OMAHA — Nathan Adrian loves the fact he makes a living swimming laps in a pool, traveling the world and chasing goals he’s set — and reset — for himself.

He’s got friends who have what he makes a face at and calls ‘real’ jobs; a few of them are chair salesmen. They’ve got job security, 401Ks, things that the 27-year-old Adrian is a little jealous of.

But then something happens and he remembers though it takes a high-stress situation like these U.S. Olympic trials to secure his ‘job’ heading into Rio — which he did Thursday night, winning the men’s 100-meter freestyle — this beats a real job any day.

“We spend a lot of down time at these meets, sitting in the hotel room, watching the races and getting excited,” Adrian said. “I’m eating my sandwiches in bed. I sent a Snapchat, for instance, of me trying to throw my sandwich wrapper into the trash can. I sent that to a bunch of my friends, and they were like, ‘Oh, dude! I think that’s one of my chairs!’

“That was an exciting part of their day.”

Adrian laughed.

“I’m happy for them,” he said. “They’re my best friends. But I get to race and have dreams about winning Olympic gold. That’s what keeps me motivated.”

It’s also what keeps Adrian consistent.

At the U.S. Olympic trials on Thursday night, Adrian held off two challengers to win the men’s 100 freestyle in 47.72 — the second-fastest time in the world this year — and secure his spot on the U.S. roster heading to Rio de Janeiro.

Adrian, who won the event in London four years ago, is actually one of the few American swimmers to qualify this week in the individual event he won in 2012. In the midst of a U.S. Olympic trials that has felt like a changing of the guard, Adrian has been constant.

Which is exactly how he likes it.

Unlike some of his peers over the last four years, he has not changed coaches. He’s not faced any suspensions. He hasn’t had a baby. Really, there’s been no real drama except, occasionally, in the pool.

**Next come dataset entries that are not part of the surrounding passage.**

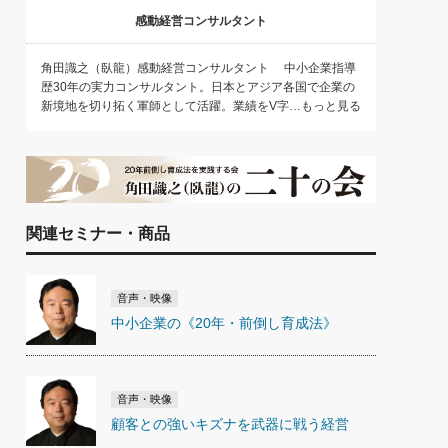
感動経営コンサルタント
角田識之（臥龍）感動経営コンサルタント 中小企業指導
歴30年の実力コンサルタント。日本とアジア各国で企業の
新境地を切り拓く軍師として活躍。業績をV字…もっと見る
関連セミナー・商品
音声・映像
中小企業の《20年・前倒し育成法》
音声・映像
顧客との強いキズナを武器に戦う経営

“There’s no story there,” said California coach Dave Durden, Adrian’s coach. “It speaks to Nathan’s personality, too. He’s got a very quiet way, a ton of humility, about the way he goes about doing what he does. To remain consistent — not necessarily as you go quad to quad is it going to be stay at that (high) level ’13 and ’14 and ’15 and ’16. There are going to be some peaks and valleys and trying to give him breaks at different times. Try some different things. Not necessarily new scenery, but move some things around to keep a level of interest in what he’s doing.

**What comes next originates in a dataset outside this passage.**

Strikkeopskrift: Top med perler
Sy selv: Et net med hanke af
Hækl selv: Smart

“It’s a testament to Nathan the person and how he handles his business. It speaks a lot about how he goes about his day-to-day, year-to-year, from ’12 to ’16.”

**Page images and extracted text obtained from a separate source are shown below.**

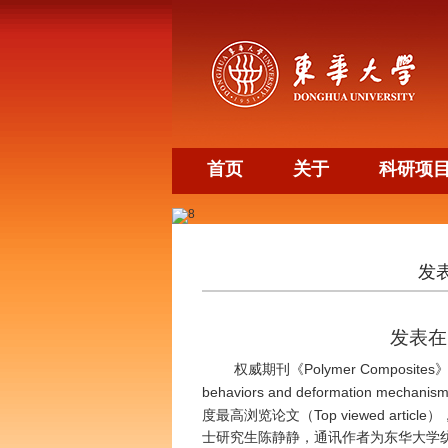
首页
关于
科研项
发表
发表在
Polymer Composites
权威期刊《
behaviors and deformation mechanism 
Top viewed article
度最高浏览论文（
）
士研究生陈静静，通讯作者为东华大学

Adrian has swum with Durden for almost a decade, so the two know each other quite well by now. They also know while what they did in the lead-up to London worked quite well — Adrian won two gold medals and a silver — they need to keep things interesting and effective. Adrian, now 27, said he’s noticed a change in the way his body responds to different types of workouts. Earlier in his career, it was harder to gain strength in the weight room and easier to swim yards in the pool. Now, it’s the opposite. He and Durden focus on recovery more than they used to.

But much of the rest remains the same. Adrian is still a world-class sprinter, a freestyle specialist who hopes to swim both the 50 and the 100 in Rio. (He’ll swim the 50 here at trials later this week.)

It’s what’s inside him that keeps him going day in and day out — consistently.

“Swimming is such an objective sport,” Adrian said. “The glass ceiling has not been reached. It’s exciting to just push yourself.”